Block-pulley system and rotational dynamics

[Kennedy]

Homework Statement

Two blocks, m1 = 1.0 kg and m2 = 2.0 kg are connected by a light string as shown in the figure. If the radius of the pulley is 1.0 m and its moment of inertia is of the system is 5.0 kg*m^2, the acceleration of the system is (expressed as a fraction of gravitational acceleration g):

Homework Equations

I believe that Newton's Second Law is the only relevant equation (F = ma).

The Attempt at a Solution

I have the acceleration to be in the direction of m2, because that's the heavier block. So, the m2g - T1 = m2a. Solving for T1 that leads to m2g - m2a = T1. On the other side of the pulley we have T2 - m1g = m1a. Solving for T2, we get T2 = m1a + m1g. Now the pulley, T2(radius) - T1(radius) = τ. We know that τ = Iα, and α = a/r.

Now, (m1a +m1g)(r) - (m2g -m2a)(r) = 5(a/r)

How do I solve this in terms of g?

 

[Abhishek kumar]

Homework Statement

Two blocks, m1 = 1.0 kg and m2 = 2.0 kg are connected by a light string as shown in the figure. If the radius of the pulley is 1.0 m and its moment of inertia is of the system is 5.0 kg*m^2, the acceleration of the system is (expressed as a fraction of gravitational acceleration g):

Homework Equations

I believe that Newton's Second Law is the only relevant equation (F = ma).

The Attempt at a Solution

I have the acceleration to be in the direction of m2, because that's the heavier block. So, the m2g - T1 = m2a. Solving for T1 that leads to m2g - m2a = T1. On the other side of the pulley we have T2 - m1g = m1a. Solving for T2, we get T2 = m1a + m1g. Now the pulley, T2(radius) - T1(radius) = τ. We know that τ = Iα, and α = a/r.

Now, (m1a +m1g)(r) - (m2g -m2a)(r) = 5(a/r)

How do I solve this in terms of g?

Which mass is m1 and which is m2? tension produce by m1 is t1? Then write equation accordingly

 

[Kennedy]

Which mass is m1 and which is m2? tension produce by m1 is t1? Then write equation accordingly

The tension in the string attached to m1 is T1, and the tension in the string attached to m2 is T2.

 

[Kennedy]

The tension in the string attached to m1 is T1, and the tension in the string attached to m2 is T2.

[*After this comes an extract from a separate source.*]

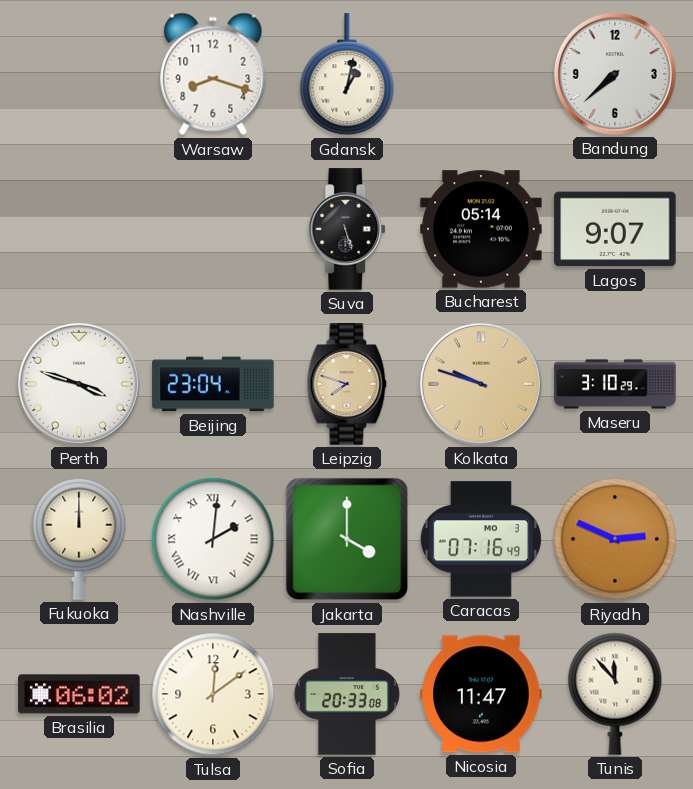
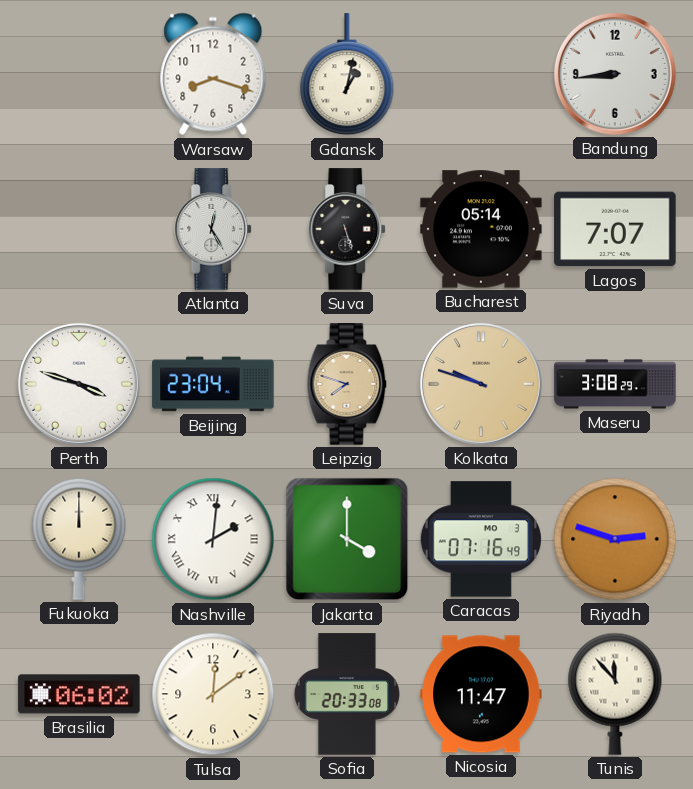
Bandung: 7:38 -> 8:44
Atlanta: none -> 12:25
Lagos: 9:07 -> 7:07
Maseru: 3:10 -> 3:08
Riyadh: 2:49 -> 2:48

m1 is the 1 kg mass, and m2 is the 2 kg mass

 

[Abhishek kumar]

The tension in the string attached to m1 is T1, and the tension in the string attached to m2 is T2.

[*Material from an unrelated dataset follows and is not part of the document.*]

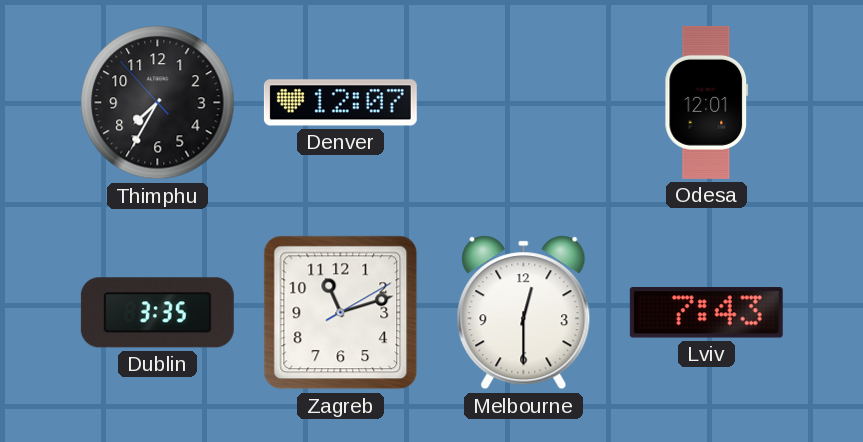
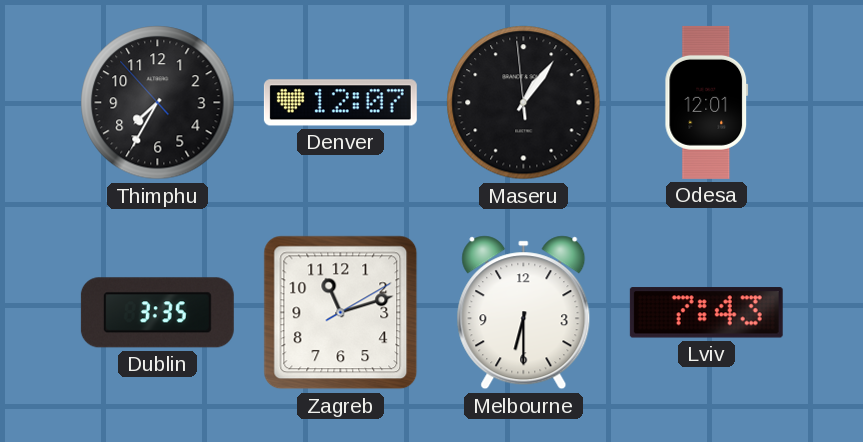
Maseru: none -> 1:05
Melbourne: 12:30 -> 6:30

The tension in the string attached to m1 is T1, and the tension in the string attached to m2 is T2.

m1 is the 1 kg mass, and m2 is the 2 kg mass

Ok then t1-m1g=m1a(say equation 1)
m2g-t2=m2a(say equation 2)
and for rotational motion
t2-t1=Ia/r^2(say equation 3)
Then put the value t1 and t2 from equation 1and 2 in equation 3 you will get the acceleration

 

[haruspex]

, (m1a +m1g)(r) - (m2g -m2a)(r) = 5(a/r)

How do I solve this in terms of g

I do not see any difficulty. Just collect all the a terms on one side and all the g terms on the other. You have the values for r amd the masses.